> _What you will do_
Your copy should hold only the lines from the one containing "Media (1140, 47)" through the final line of the entries, exactly as written, with no pictures.

> _Supplied entries_
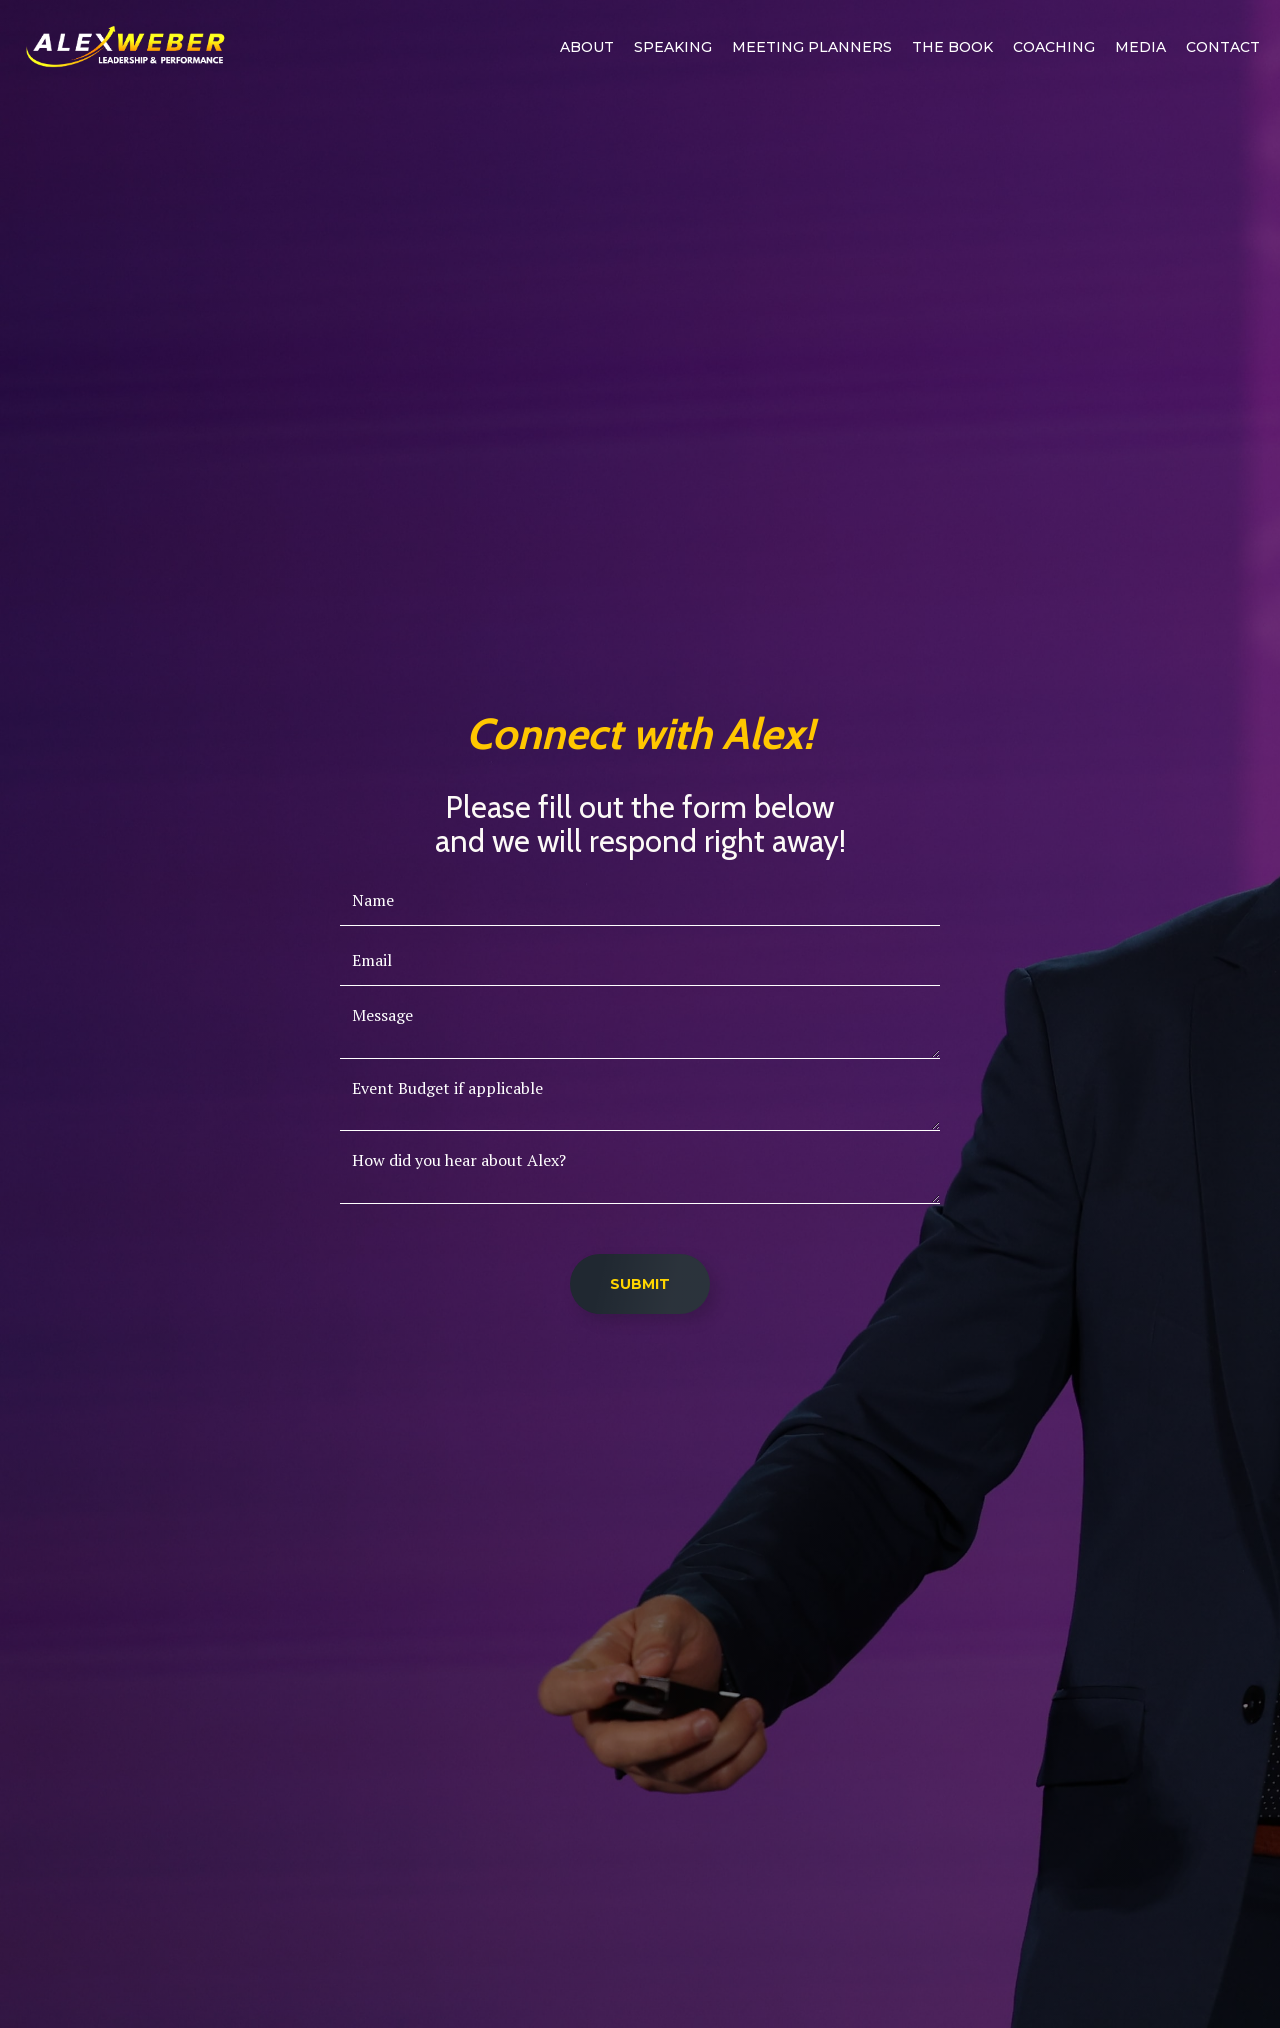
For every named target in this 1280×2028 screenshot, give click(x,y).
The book (952, 47)
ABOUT (587, 47)
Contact (1223, 47)
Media (1140, 47)
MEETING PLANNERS (812, 47)
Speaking (673, 47)
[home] (125, 47)
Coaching (1054, 47)
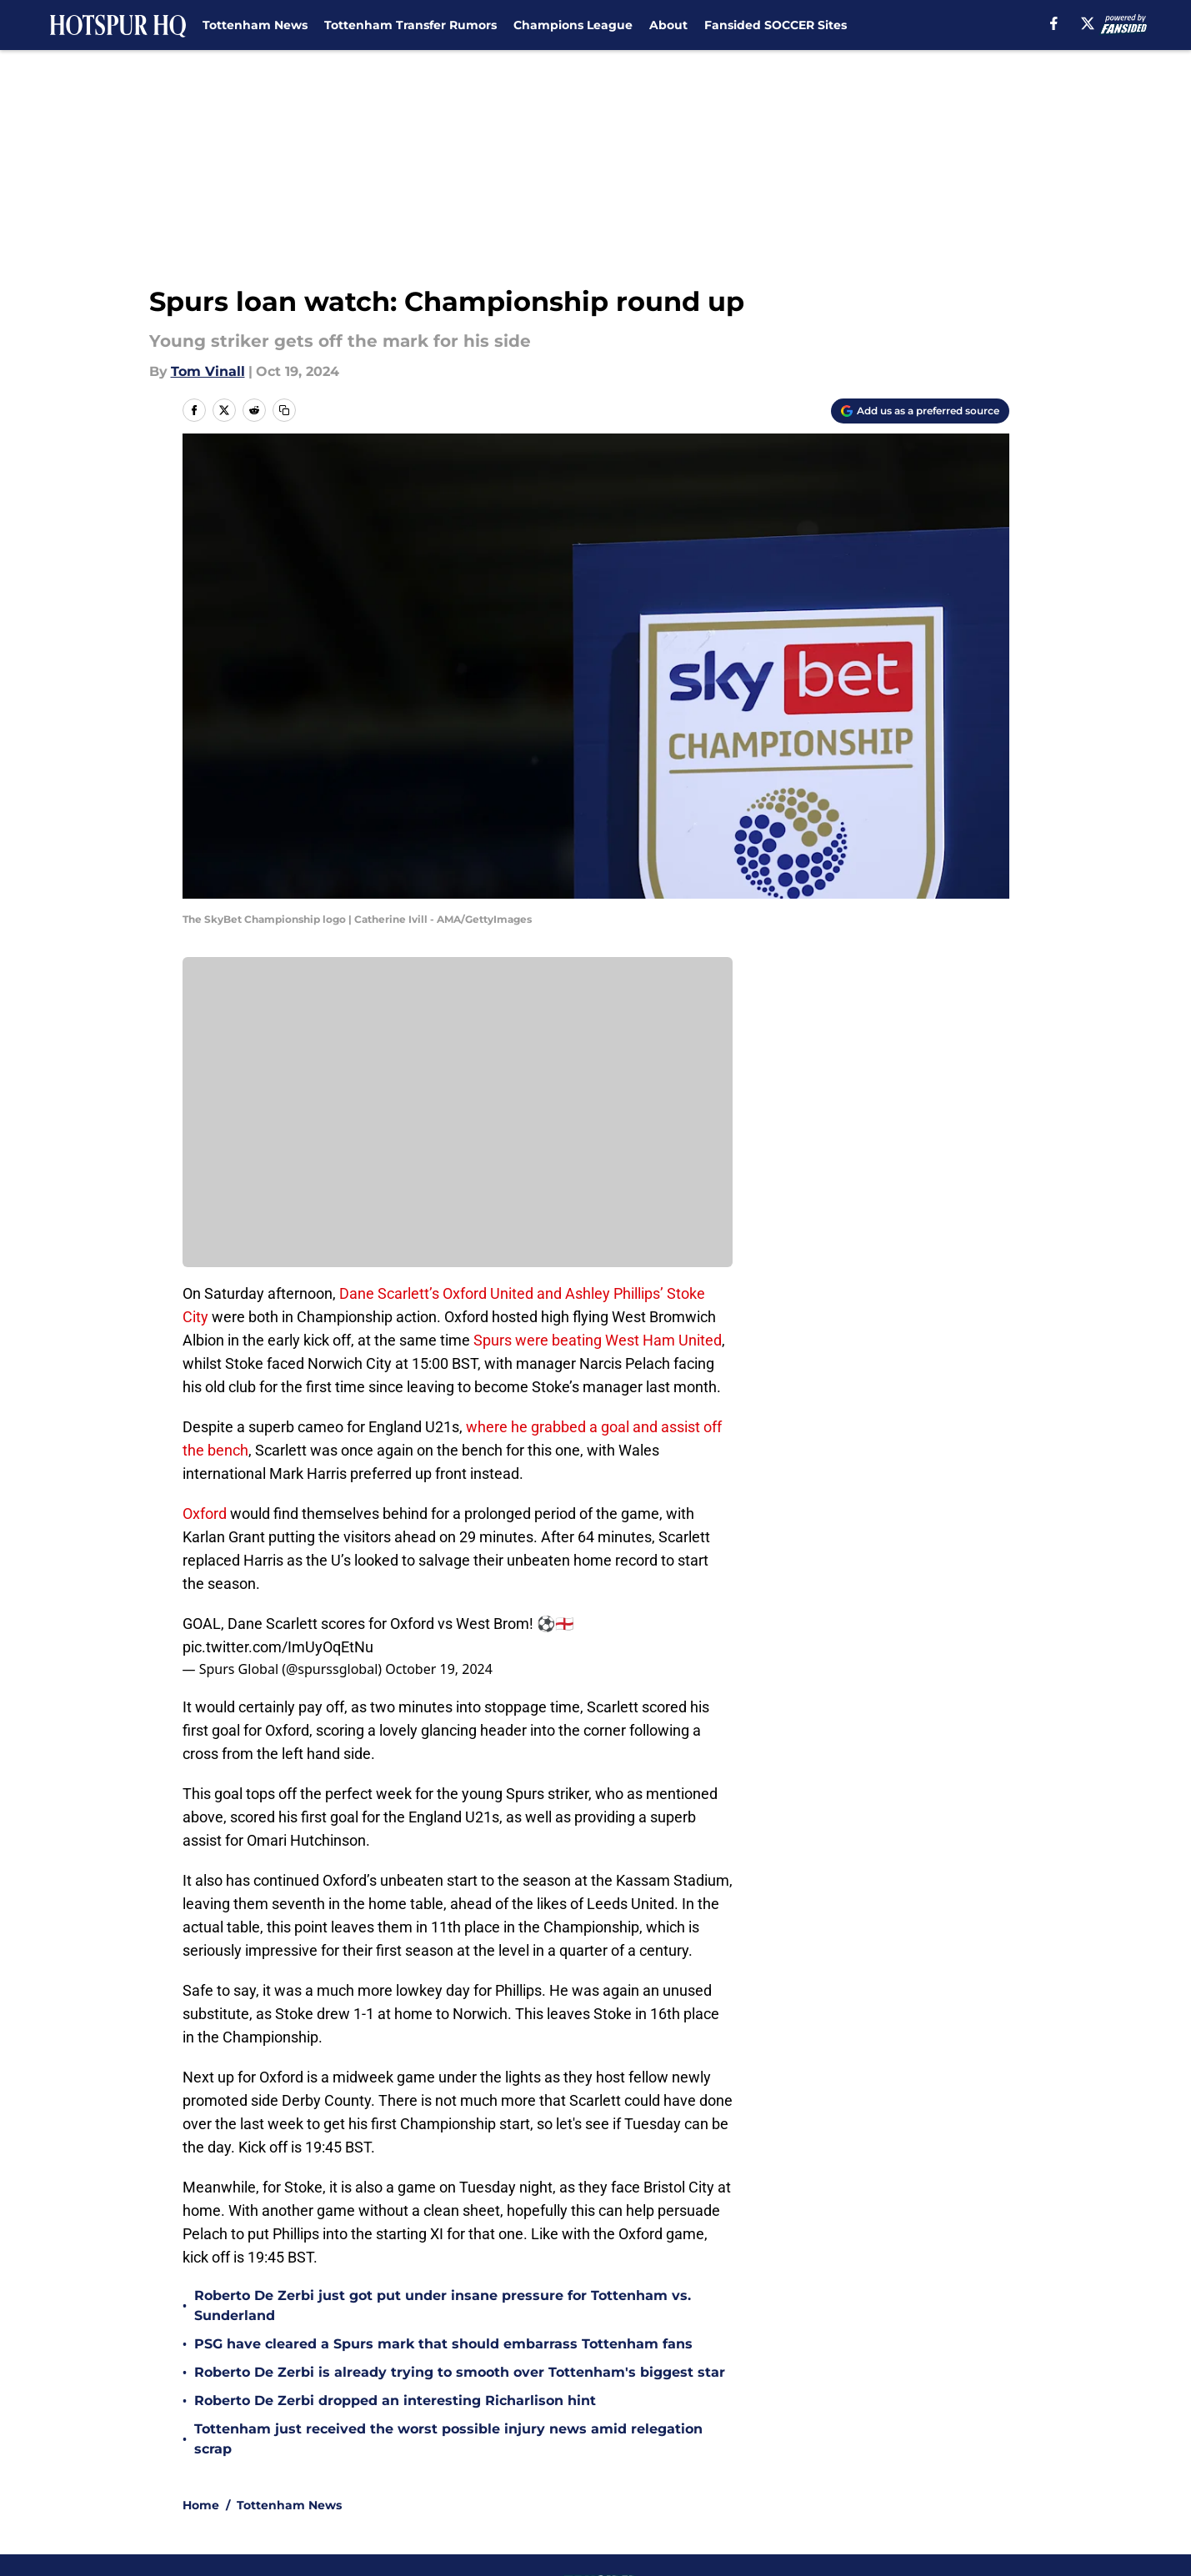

> _Response area_
Media (1140, 47)
MEETING PLANNERS (812, 47)
Speaking (673, 47)
[home] (125, 47)
Coaching (1054, 47)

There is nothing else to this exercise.